PCI bus 5 couples the various peripherals 15, as well as an interrupt controller 19 to bridge 16. Bridge 16 is also coupled by bus 5 to network adapter 20, which includes circuits and implements methodologies in accordance with embodiments of the present invention. Interrupt controller 19 provides interrupt signals INT to processor group 10A and interrupts one of cores 12A or 12B within processor group 10A in response to an interrupt request signal IRQ provided by network adapter 20.
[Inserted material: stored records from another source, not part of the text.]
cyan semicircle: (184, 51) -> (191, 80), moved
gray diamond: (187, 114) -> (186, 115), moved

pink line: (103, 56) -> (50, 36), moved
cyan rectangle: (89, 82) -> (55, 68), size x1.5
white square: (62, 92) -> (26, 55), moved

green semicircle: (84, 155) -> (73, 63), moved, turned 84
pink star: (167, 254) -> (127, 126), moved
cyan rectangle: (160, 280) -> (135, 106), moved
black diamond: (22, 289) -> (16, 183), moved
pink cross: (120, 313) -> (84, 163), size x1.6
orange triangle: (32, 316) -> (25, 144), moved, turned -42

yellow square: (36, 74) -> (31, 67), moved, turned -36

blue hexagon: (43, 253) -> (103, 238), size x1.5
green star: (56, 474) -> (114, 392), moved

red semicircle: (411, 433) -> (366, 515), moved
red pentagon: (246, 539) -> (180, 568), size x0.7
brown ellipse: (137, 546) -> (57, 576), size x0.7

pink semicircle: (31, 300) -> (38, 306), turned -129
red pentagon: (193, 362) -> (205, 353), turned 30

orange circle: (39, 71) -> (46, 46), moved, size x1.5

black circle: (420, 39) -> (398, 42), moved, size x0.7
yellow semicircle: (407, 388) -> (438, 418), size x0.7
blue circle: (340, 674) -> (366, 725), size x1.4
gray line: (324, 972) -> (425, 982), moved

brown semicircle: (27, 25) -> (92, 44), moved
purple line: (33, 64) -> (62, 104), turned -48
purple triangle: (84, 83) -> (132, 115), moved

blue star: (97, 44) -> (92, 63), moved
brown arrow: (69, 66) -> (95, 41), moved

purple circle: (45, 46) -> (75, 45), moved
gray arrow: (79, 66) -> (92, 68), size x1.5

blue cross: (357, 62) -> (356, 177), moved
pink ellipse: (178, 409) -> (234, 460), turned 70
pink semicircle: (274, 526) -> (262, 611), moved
Within system local memory 18A and or 18B, a virtual machine monitor program, or “hypervisor” provides support for execution of multiple virtual machines (VMs) or “partitions” that each provide an execution environment for an operating system and a number of “guest” programs (applications and services executed by an operating system and running in the associated VM). However, the techniques of the present invention are equally applicable to single partition systems including uniprocessor systems and the illustrated system is provided only as an example of the technology to which the present invention may be applied. The hypervisor or other operating system, or alternatively a device driver providing a software interface to network adapter 20, includes program code that transfers a measure of processor load information to network adapter 20 so that network adapter 20 can then adjust its interrupt frequency.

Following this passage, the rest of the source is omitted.